The government axed the controversial Budget plan to put VAT on hot snacks last month after a spirited campaign by several national and regional titles including The Western Morning News and The Journal, Newcastle.
Writing in the WMN, editor Bill Martin described the u-turn as a “triumph for local newspapers” as well as for the region
Bill, left, also praised the campaigning efforts of other regional dailies such as the Derby Telegraph’s fight to keep thousands of jobs at the city’s Bombardier factory.
Wrote Bill: “Victory in the Western Morning News-led Axe the Pasty Tax campaign was a triumph for the West country, and a triumph for the hastily assembled alliance of MPs, pasty firms, business leaders, and ordinary people on the street who took it up so quickly on behalf of the humble pasty.
“It was also a triumph for local newspapers, by demonstrating once again how local titles have a unique ability to unite communities, champion their causes and fight for their aspirations and desires.

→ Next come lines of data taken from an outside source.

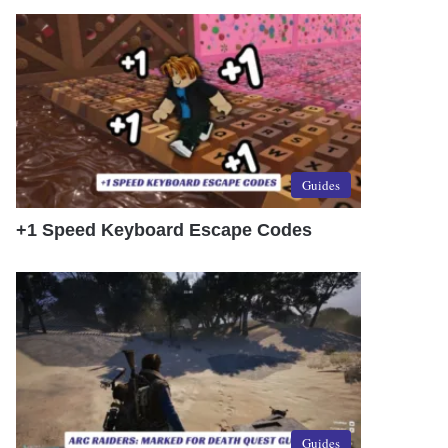
Guides
+1 Speed Keyboard Escape Codes
Guides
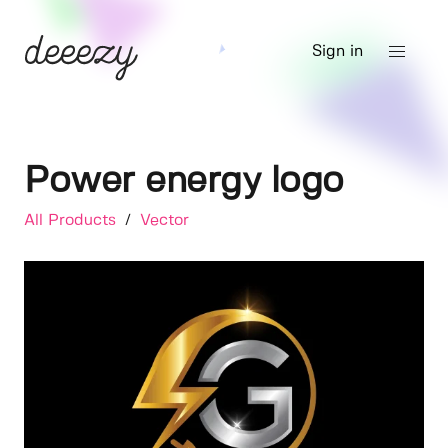
Sign in
Power energy logo
All Products
/
Vector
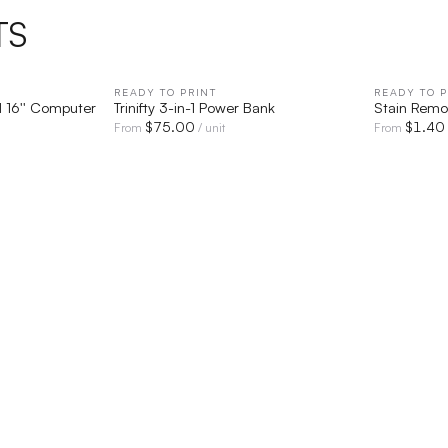
TS
IEW
READY TO PRINT
QUICK VIEW
READY TO P
 16'' Computer
Trinifty 3-in-1 Power Bank
Stain Remo
$
75.00
$
1.40
From
/ unit
From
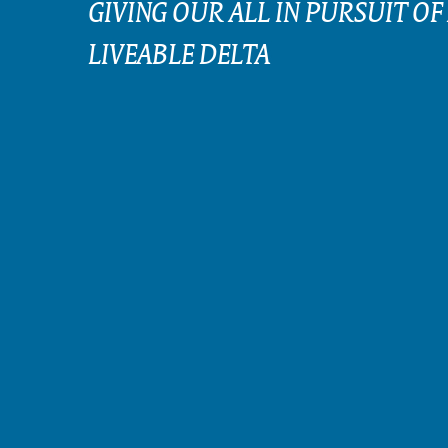
GIVING OUR ALL IN PURSUIT OF
LIVEABLE DELTA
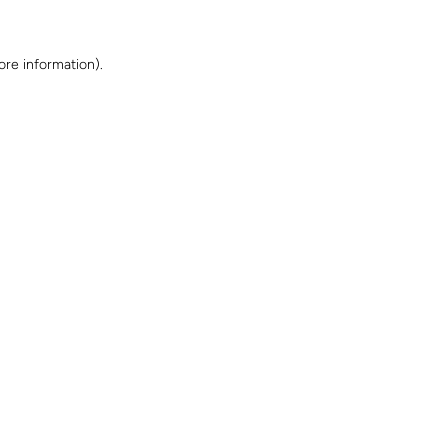
ore information)
.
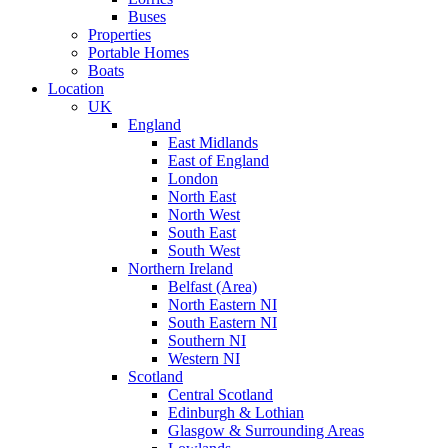
Buses
Properties
Portable Homes
Boats
Location
UK
England
East Midlands
East of England
London
North East
North West
South East
South West
Northern Ireland
Belfast (Area)
North Eastern NI
South Eastern NI
Southern NI
Western NI
Scotland
Central Scotland
Edinburgh & Lothian
Glasgow & Surrounding Areas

“The pasty tax campaign was won two days after the end of Local Newspaper Week, when high-profile figures including Lord Coe, Sir David Jason and Sharron Davies were queuing up to praise their local papers, and say how vital they were to democracy and transparency.
“It is impossible to imagine campaigns like Axe the Pasty Tax or An Industry Betrayed having the cohesion and impact they did without being led by a printed newspaper.
“The efforts that go into a campaign like the WMN’s Axe the Pasty Tax, the Derby Telegraph’s An Industry betrayed, or the Plymouth Herald’s Fly the Flag for Devonport demonstrate how local newspapers value their communities and share their readers’ concerns.
“It is critical for the future that their communities value them as much.”